A single total is needed, the number of lines of this listing that contain the string "tutti".

- [Records provided]:
------------

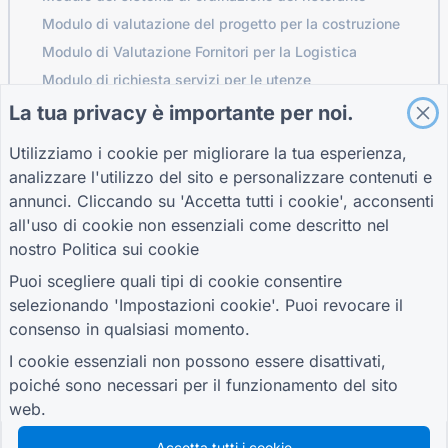
Modulo di valutazione del progetto per la costruzione
Modulo di Valutazione Fornitori per la Logistica
Modulo di richiesta servizi per le utenze
Modulo di coinvolgimento del cliente
La tua privacy è importante per noi.
Utilizziamo i cookie per migliorare la tua esperienza,
analizzare l'utilizzo del sito e personalizzare contenuti e
GUIDE
AZIENDA
TERMINI
annunci. Cliccando su 'Accetta tutti i cookie', acconsenti
Centro assistenza
Chi siamo
Termini
all'uso di cookie non essenziali come descritto nel
Blog
Contattaci
politica sulla
nostro
Politica sui cookie
TIGER FORM Guida
riservatezza
Impostazioni cookie
Puoi scegliere quali tipi di cookie consentire
UNISCITI ALLA COMUNITÀ
selezionando 'Impostazioni cookie'. Puoi revocare il
consenso in qualsiasi momento.
I cookie essenziali non possono essere disattivati,
poiché sono necessari per il funzionamento del sito
web.
© 2026 QR Form Generator. All rights reserved.
Accetta tutti i cookie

------------

- [Response area]:
2